Voyage voyages de Laurent Graff : dédicace aux procrastinateurs

Publié le par Noisette

Voyage voyages de Laurent Graff : dédicace aux procrastinateurs

Avant hier, j'ai fait la connaissance de Patrick : le personnage principal du roman Voyages voyage de Laurent Graff.

Qui est Patrick ?

Si Patrick était une citation il serait celle de Marcel Proust : "Il vaut mieux rêver sa vie que la vivre, encore que la vivre, ce soit encore la rêver. »

Patrick est un homme qui s'ennuie et qui pour se rassurer et se donner de l'espoir se dit qu'un jour il partira et que tout changera, lui y compris.

Croupier dans un casino de Caen ( on a déjà l'ambiance VDM ) Patrick Perrin décide un jour alors qu'il a la trentaine de voyager, de partir à l'aventure, il achète donc une valise.

A ce stade, tout va bien, tout est plutôt cohérent mais très vite on comprend une chose : Patrick n'est pas prêt de partir...

Dès les premières pages on devine un homme introverti, névrosé ; un homme qui survit tant il a peur de vivre car vivre c'est accepter d'être heureux mais vivre c'est aussi accepter de souffrir. Ce n'est pas un sociopathe ni un égoïste comme on pourrait être tenté de le penser. On le découvre au fil du récit en particulier lorsqu'il héberge une jeune voyageuse en galère : il refuse simplement toute émotion déstabilisante. Il a besoin de sécurité et amasse de l'argent soi-disant pour son voyage or il n'y en a jamais assez à son goût et le départ est constamment repoussé.

Patrick vit dans un appartement immaculé très modestement meublé : il a l'intention de partir. Il refuse de devenir propriétaire pour éviter de s'attacher à un lieu mais demeure incapable de s'éloigner de son appartement. Il évite également les relations amoureuses sérieuses et a fuit une opportunité de mariage qui s'était présentée à lui. De toute évidence, Patrick a un sérieux problème avec l'engagement et l'attachement pourtant paradoxalement malgré toute cette liberté il semble prisonnier de lui-même

De temps en temps il prend un verre avec Pascal son voisin divorcé et dépressif qui se bourre la gueule en appelant cela "vivre". Patrick le méprise et se considère comme très différent de cet homme, pourtant du point de vue du lecteur on ne mesure pas bien la différence de degré de misérabilisme entre les deux.
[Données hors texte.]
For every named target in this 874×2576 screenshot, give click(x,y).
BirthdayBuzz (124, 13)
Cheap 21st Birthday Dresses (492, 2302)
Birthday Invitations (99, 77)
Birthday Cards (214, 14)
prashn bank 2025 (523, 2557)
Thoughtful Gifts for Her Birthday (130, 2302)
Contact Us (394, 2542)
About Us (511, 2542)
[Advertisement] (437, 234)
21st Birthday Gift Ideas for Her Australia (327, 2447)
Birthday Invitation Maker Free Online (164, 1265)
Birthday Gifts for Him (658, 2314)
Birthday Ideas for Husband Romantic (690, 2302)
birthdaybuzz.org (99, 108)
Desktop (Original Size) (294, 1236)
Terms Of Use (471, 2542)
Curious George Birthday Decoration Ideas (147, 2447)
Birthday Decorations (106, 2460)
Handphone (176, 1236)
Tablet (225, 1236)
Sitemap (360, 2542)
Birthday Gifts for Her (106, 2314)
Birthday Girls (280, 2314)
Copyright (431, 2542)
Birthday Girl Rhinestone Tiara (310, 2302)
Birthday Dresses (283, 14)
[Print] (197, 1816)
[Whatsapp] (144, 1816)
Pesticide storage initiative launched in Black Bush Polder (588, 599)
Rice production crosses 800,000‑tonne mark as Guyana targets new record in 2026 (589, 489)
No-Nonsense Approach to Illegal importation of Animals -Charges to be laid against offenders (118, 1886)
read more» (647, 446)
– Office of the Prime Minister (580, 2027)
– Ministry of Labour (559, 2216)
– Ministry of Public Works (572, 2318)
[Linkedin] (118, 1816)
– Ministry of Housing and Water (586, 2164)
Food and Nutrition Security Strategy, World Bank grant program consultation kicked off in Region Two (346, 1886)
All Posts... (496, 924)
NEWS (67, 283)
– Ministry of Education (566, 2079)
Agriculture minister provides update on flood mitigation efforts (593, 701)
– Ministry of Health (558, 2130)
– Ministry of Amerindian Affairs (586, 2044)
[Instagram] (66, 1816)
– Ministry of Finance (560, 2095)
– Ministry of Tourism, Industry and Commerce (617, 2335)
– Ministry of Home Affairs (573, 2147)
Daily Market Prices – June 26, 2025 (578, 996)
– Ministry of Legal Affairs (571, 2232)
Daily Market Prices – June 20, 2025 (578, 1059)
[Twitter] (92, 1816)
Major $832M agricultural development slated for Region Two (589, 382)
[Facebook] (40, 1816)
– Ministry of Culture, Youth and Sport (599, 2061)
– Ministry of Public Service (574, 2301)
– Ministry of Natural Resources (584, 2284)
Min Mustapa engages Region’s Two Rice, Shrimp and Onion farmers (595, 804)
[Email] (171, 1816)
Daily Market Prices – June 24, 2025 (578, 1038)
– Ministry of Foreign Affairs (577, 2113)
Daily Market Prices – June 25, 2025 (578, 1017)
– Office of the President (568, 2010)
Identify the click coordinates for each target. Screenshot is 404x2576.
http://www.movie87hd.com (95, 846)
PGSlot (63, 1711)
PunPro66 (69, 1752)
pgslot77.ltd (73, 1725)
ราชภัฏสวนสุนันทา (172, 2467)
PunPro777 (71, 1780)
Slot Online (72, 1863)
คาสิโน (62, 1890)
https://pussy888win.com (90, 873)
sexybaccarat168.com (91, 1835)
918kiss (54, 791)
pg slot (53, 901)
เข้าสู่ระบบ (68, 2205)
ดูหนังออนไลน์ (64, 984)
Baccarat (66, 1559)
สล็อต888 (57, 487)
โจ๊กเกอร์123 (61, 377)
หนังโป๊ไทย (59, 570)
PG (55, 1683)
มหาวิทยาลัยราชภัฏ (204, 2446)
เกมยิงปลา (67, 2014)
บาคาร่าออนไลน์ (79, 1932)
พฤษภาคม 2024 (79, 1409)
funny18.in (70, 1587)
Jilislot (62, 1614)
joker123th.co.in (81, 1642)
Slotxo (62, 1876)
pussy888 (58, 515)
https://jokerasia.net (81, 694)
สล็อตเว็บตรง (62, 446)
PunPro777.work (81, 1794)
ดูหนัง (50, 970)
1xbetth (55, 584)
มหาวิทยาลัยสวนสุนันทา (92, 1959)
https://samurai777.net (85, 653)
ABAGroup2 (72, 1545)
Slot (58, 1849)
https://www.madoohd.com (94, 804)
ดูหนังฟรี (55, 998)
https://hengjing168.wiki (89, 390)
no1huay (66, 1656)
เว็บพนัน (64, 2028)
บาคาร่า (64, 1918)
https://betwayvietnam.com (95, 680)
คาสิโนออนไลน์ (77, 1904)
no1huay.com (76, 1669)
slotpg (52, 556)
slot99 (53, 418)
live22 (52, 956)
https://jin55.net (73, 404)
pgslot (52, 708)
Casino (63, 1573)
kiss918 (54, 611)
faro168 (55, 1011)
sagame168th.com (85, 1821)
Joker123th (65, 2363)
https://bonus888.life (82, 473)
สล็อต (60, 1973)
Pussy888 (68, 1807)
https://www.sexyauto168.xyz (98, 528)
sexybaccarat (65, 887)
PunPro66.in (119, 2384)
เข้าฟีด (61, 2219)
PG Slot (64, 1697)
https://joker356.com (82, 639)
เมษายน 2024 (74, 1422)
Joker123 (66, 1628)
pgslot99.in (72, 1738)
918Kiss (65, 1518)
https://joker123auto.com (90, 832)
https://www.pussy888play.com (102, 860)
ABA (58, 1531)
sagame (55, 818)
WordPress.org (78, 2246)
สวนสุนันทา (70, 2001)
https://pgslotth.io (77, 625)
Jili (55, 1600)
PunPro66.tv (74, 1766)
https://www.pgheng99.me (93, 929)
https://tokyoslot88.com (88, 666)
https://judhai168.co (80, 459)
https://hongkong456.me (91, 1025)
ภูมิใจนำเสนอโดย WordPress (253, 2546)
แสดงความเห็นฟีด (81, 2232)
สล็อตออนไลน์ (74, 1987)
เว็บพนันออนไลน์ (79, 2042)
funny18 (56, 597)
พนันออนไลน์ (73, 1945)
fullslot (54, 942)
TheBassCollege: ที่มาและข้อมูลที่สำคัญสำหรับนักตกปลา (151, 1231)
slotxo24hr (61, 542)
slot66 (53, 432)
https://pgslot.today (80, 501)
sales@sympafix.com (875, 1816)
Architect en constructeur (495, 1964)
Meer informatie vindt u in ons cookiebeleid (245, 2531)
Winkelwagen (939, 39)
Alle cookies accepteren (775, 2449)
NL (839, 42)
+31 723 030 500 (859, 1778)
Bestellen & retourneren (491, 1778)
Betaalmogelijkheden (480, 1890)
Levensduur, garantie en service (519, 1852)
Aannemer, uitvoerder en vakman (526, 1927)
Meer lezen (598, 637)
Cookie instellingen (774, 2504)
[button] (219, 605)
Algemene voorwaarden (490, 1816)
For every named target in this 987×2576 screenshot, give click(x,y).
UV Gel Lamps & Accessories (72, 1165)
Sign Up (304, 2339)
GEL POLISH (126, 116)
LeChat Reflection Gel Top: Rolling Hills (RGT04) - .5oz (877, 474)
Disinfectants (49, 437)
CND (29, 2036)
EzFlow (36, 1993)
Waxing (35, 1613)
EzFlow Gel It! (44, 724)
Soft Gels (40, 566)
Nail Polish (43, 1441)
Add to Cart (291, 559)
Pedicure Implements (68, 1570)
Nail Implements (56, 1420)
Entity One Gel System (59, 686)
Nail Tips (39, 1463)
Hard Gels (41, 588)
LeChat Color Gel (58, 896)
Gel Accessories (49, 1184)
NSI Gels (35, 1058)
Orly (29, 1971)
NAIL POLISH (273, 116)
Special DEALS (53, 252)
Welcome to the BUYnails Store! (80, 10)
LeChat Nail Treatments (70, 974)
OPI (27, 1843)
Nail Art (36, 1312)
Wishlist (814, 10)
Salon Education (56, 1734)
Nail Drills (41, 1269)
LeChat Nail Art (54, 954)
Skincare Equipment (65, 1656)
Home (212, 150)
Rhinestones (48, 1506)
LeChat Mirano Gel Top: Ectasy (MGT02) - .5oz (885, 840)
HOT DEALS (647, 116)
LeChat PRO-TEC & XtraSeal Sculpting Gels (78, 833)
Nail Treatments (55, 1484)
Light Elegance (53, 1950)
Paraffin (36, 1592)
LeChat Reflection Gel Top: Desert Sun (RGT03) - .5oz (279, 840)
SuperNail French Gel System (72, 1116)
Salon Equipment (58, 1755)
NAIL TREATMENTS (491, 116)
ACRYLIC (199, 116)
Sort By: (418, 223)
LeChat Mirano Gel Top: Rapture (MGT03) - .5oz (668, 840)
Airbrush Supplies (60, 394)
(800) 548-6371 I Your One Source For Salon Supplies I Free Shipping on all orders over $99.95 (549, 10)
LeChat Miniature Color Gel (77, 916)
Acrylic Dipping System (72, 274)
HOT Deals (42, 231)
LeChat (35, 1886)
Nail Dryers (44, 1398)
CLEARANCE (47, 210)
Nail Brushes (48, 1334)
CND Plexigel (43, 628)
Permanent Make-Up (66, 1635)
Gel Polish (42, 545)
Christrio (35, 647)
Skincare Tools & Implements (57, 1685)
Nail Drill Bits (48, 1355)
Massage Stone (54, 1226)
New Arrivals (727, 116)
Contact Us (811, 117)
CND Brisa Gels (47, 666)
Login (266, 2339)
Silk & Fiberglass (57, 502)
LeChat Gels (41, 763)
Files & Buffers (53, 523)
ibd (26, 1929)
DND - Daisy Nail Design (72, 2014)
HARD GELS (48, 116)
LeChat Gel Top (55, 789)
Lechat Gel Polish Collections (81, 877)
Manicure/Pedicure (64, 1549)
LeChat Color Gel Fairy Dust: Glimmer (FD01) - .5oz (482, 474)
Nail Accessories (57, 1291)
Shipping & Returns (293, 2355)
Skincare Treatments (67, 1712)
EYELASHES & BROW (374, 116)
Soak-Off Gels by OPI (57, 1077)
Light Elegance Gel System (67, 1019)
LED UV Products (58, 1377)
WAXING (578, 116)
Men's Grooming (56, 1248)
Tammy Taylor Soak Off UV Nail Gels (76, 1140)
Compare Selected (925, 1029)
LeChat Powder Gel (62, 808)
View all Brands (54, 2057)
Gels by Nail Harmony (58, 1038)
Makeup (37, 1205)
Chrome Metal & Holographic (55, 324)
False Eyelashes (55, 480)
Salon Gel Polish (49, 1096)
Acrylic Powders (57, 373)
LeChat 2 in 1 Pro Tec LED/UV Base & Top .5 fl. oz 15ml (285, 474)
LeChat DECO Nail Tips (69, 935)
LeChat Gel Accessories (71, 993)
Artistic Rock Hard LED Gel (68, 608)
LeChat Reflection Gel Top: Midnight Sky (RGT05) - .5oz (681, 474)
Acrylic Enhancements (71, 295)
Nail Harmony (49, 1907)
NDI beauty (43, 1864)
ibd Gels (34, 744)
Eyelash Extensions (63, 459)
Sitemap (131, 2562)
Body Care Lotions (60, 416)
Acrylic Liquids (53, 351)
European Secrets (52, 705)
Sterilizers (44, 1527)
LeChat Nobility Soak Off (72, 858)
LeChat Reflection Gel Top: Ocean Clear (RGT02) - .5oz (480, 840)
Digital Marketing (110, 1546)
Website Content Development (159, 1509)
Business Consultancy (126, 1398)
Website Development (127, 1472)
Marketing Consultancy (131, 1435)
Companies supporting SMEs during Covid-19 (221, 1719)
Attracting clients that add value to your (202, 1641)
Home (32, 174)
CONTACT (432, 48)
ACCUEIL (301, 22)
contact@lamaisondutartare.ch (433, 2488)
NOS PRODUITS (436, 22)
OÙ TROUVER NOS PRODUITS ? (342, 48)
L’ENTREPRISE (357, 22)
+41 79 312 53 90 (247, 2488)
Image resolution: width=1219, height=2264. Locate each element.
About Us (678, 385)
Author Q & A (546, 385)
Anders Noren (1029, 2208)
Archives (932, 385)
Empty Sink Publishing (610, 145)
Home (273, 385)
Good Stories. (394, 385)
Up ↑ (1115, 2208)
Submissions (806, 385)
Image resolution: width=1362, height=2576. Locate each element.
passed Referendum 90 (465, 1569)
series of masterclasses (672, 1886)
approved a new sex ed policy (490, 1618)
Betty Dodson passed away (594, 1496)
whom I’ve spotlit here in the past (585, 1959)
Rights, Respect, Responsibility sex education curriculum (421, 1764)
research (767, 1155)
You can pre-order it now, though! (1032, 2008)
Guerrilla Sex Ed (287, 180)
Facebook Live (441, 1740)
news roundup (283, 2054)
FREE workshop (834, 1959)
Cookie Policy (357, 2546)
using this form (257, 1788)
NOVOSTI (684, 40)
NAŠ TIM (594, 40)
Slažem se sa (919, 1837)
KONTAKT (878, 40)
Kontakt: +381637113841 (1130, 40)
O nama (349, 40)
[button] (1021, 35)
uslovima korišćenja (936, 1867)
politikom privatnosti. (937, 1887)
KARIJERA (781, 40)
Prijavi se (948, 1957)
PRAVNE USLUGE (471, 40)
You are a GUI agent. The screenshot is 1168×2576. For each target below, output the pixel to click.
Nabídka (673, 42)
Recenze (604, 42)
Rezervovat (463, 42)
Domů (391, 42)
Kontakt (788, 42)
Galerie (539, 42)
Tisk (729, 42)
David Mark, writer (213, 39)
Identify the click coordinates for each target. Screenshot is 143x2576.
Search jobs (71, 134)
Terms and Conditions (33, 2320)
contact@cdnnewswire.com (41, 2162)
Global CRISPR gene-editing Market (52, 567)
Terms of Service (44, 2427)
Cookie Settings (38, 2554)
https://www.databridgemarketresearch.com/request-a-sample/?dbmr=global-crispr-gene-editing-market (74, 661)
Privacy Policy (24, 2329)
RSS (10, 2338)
On a la sensation que Pascal assume son mal-être alors que Patrick est dans déni et le contrôle.

Il a diverses aventures avec par exemple la serveuse du restaurant thaï dont il est habitué pour laquelle il éprouve une forme de respect et d'attachement inavoué mais aussi avec d'autres femmes avec un détachement frôlant le mépris.

Le voyage va s'effectuer dans le temps et non dans l'espace car Patrick ne bouge pas. En revanche, il organise beaucoup en se faisant vacciner contre toutes les maladies tropicales possibles et imaginables, en achetant livre, couteau d'aventurier, bermuda et lunettes de soleil. Patrick est un pro de la procrastination, un aventurier du canapé perdu.

On se trouve confronté à un personnage qui n'assume pas son besoin de sécurité, qui n'ose pas s'avouer qu'il n'aime pas le changement, ses non-choix sont dictés par la peur et son mépris pour les autres et leurs schémas est aussi teinté d'admiration. Son périple immobile le mène jusqu'à la retraite, son physique ne change pas : le temps altère ceux qui se donnent la peine de vivre, en se protégeant de la vie Patrick se protège également du vieillissement. On ne peut s'empêcher de faire un rapprochement avec la chanson de Jean-Jacques Goldman "La vie par procuration" et tout particulièrement cet extrait " le temps qui nous casse, ne la change pas. Les vivants se fânent mais les ombres pas."

Le style est plein d'humour décalé pourtant on ne ressent pas de malaise, toute l'ambiance du roman est fait de non-dits subtiles qui en disent long. Le regard est porté sur l'impermanence des choses qu'il faut accepter si l'on veut jouer le jeu de la vie. Patrick demeure ainsi figé en spectateur au milieu du temps qui passe et le lecteur se délecte du récit de sa passivité.